> **What you are asked to do**
Print each line below verbatim, skipping every picture.

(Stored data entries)
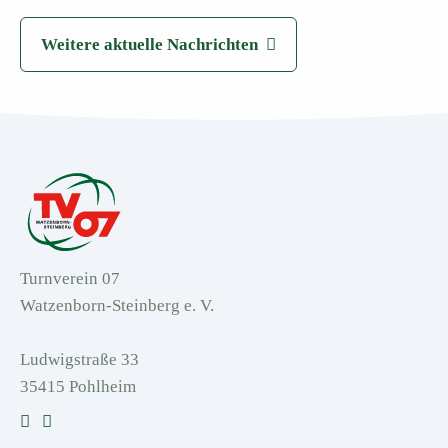
Weitere aktuelle Nachrichten
Turnverein 07
Watzenborn-Steinberg e. V.
Ludwigstraße 33
35415 Pohlheim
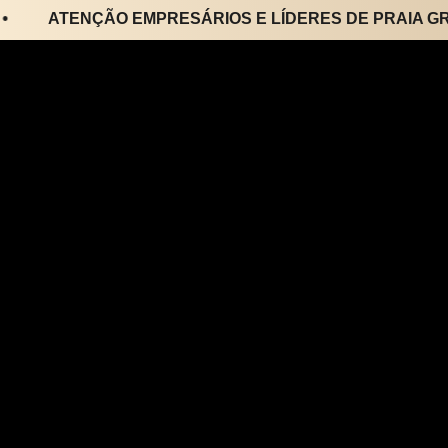
ATENÇÃO EMPRESÁRIOS E LÍDERES DE PRAIA GRAND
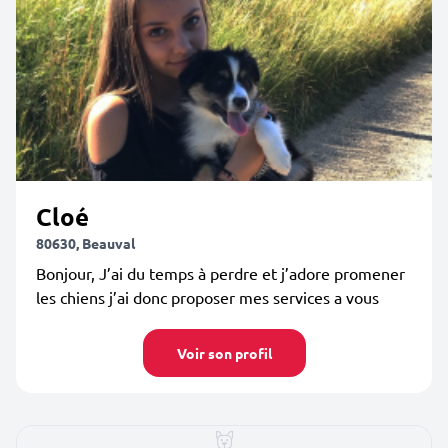
Cloé
80630, Beauval
Bonjour, J’ai du temps à perdre et j’adore promener
les chiens j’ai donc proposer mes services a vous
Voir son profil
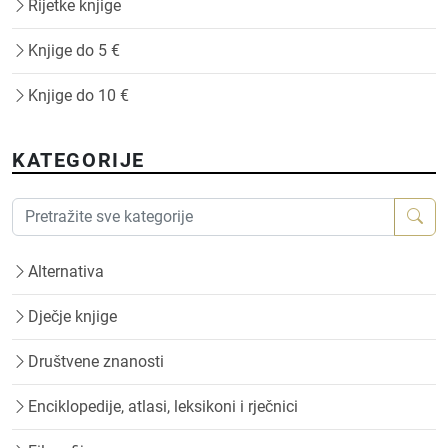
Rijetke knjige
Knjige do 5 €
Knjige do 10 €
KATEGORIJE
Alternativa
Dječje knjige
Društvene znanosti
Enciklopedije, atlasi, leksikoni i rječnici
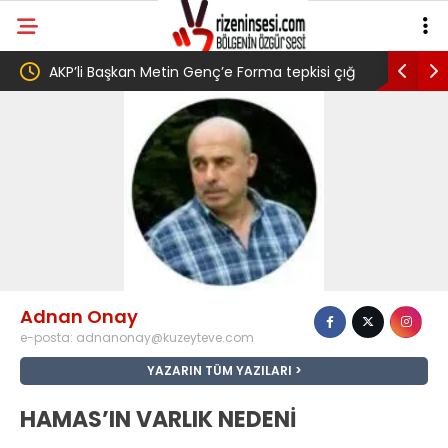
aşkan Metin Genç’e Forma tepkisi çığ
Salah transferi sonrası 
ek Ilgın Ela adlı yurttaş ise ” Genç,
belediye başkanına ‘Kimi
babasının toprağını satarak
por 6.661 forma almış” dedi
Adnan Onay
e-posta:
adnanonay@kuzeyteve.com
YAZARIN TÜM YAZILARI
HAMAS’IN VARLIK NEDENİ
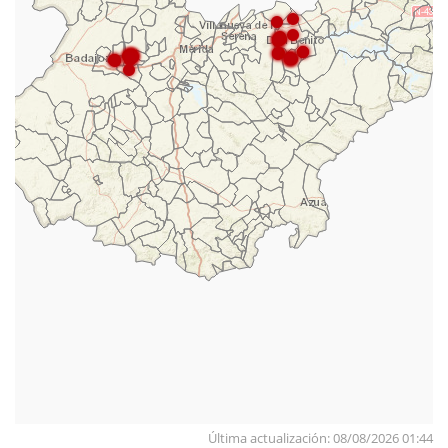
Última actualización: 08/08/2026 01:44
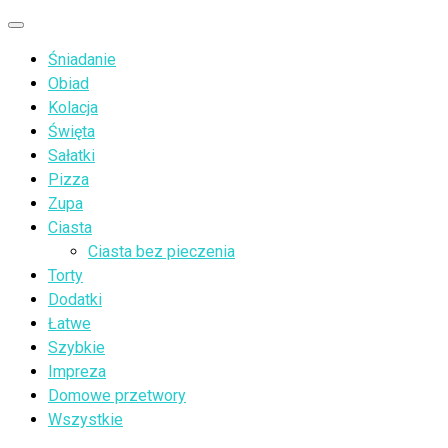
Przejdź
Menu
do
Śniadanie
treści
Obiad
Kolacja
Święta
Sałatki
Pizza
Zupa
Ciasta
Ciasta bez pieczenia
Torty
Dodatki
Łatwe
Szybkie
Impreza
Domowe przetwory
Wszystkie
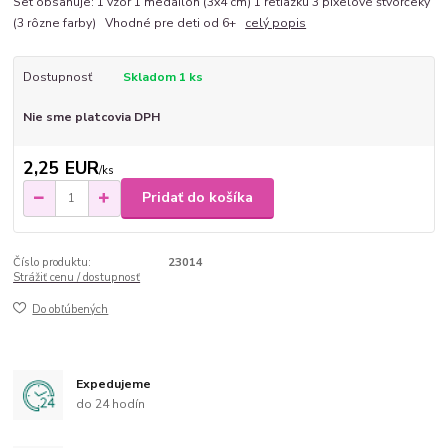
Set obsahuje: 1 vzor 1 medailón (3x4 cm) 1 retiazku 3 pixelové štvorčeky
(3 rôzne farby) Vhodné pre deti od 6+
celý popis
Dostupnosť
Skladom 1 ks
Nie sme platcovia DPH
2,25 EUR
/
ks
Pridať do košíka
Číslo produktu:
23014
Strážiť cenu / dostupnosť
Do obľúbených
Expedujeme
do 24 hodín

> **Answer below**
Weitere aktuelle Nachrichten
Turnverein 07
Watzenborn-Steinberg e. V.
Ludwigstraße 33
35415 Pohlheim
ATENÇÃO EMPRESÁRIOS E LÍDERES DE PRAIA GRAND
Cloé
80630, Beauval
Bonjour, J’ai du temps à perdre et j’adore promener
les chiens j’ai donc proposer mes services a vous
Voir son profil
Rijetke knjige
Knjige do 5 €
Knjige do 10 €
KATEGORIJE
Alternativa
Dječje knjige
Društvene znanosti
Enciklopedije, atlasi, leksikoni i rječnici
aşkan Metin Genç’e Forma tepkisi çığ
Salah transferi sonrası 
ek Ilgın Ela adlı yurttaş ise ” Genç,
belediye başkanına ‘Kimi
babasının toprağını satarak
por 6.661 forma almış” dedi
Adnan Onay
e-posta:
adnanonay@kuzeyteve.com
YAZARIN TÜM YAZILARI
HAMAS’IN VARLIK NEDENİ
Última actualización: 08/08/2026 01:44
Przejdź
Menu
do
Śniadanie
treści
Obiad
Kolacja
Święta
Sałatki
Pizza
Zupa
Ciasta
Ciasta bez pieczenia
Torty
Dodatki
Łatwe
Szybkie
Impreza
Domowe przetwory
Wszystkie
Set obsahuje: 1 vzor 1 medailón (3x4 cm) 1 retiazku 3 pixelové štvorčeky
(3 rôzne farby) Vhodné pre deti od 6+
celý popis
Dostupnosť
Skladom 1 ks
Nie sme platcovia DPH
2,25 EUR
/
ks
Pridať do košíka
Číslo produktu:
23014
Strážiť cenu / dostupnosť
Do obľúbených
Expedujeme
do 24 hodín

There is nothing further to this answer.